Ok im wearing a joe flacco jersey and full stick on unibrow and hardly anyone else dressed up omg
Omg suz!! take the unibrow off
No! im just getting hammered instead
just spent about 3 1/2 hours looking for a dollar so I can buy weed.
suggestion: become a stripper.
he just started chanting dark meat! dark meat! out of no where.
She handed me a mouthguard and said "here, you're going to need this" that rough.
Restaurants Roasting People Who Gave Them Negative Yelp Reviews (25 Pics)
I'm not saying going to the volleyball games drunk on Tuesday night was a bad idea I'm just saying we shouldn't make a routine of it.
scarred for life. way too high and witnessed some chick give a dude head on the dance floor
At this point i guess a traditional, non-life-threatening pity fuck is too much to ask for
I lost half a toenail and didn't realize it. Bloody shoe shoulda been a clue.
Human centipede...with the teletubbies. That's what my nightmare had in it.
I don't even want to know.
Woman Posts Harassing DMs From Creep Online, Now He’s Upset Because People Told His Mom
You should just skip the small talk from now on and instead say something like "You need to come slay the dragon, be here in 15?"

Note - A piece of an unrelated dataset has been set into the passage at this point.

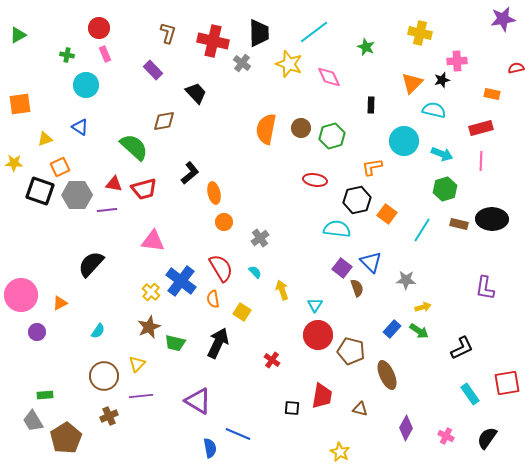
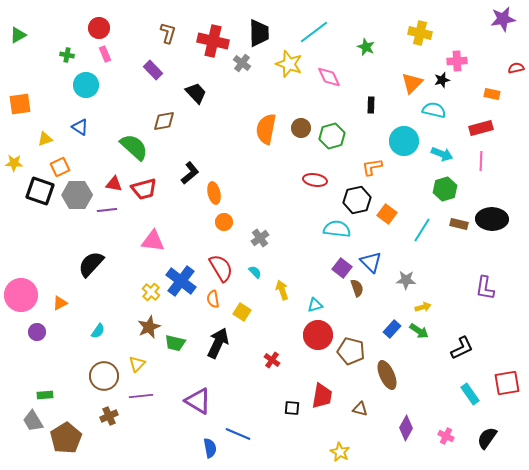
cyan triangle at (315, 305): rotated 42 degrees clockwise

Sex and bbq. He sure knows how to make a girl feel special
RICK BROUGHT THE HOT BARTENDER HOME. SOMEONE CALL THE FIRE DEPARTMENT, CUZ RICKYS ON FIIIIIIIRE.
lmao nvm she punched him in the face and left
Is a coke binge Whole30 approved?
I'm definitely drunk. At the gyno. On my birthday. Life is a joooooooke
Fuck. I think I can already feel tomorrow's hangover. It's like future me cane back to warn present me about the impending doom but didn't turn the time dial back far enough.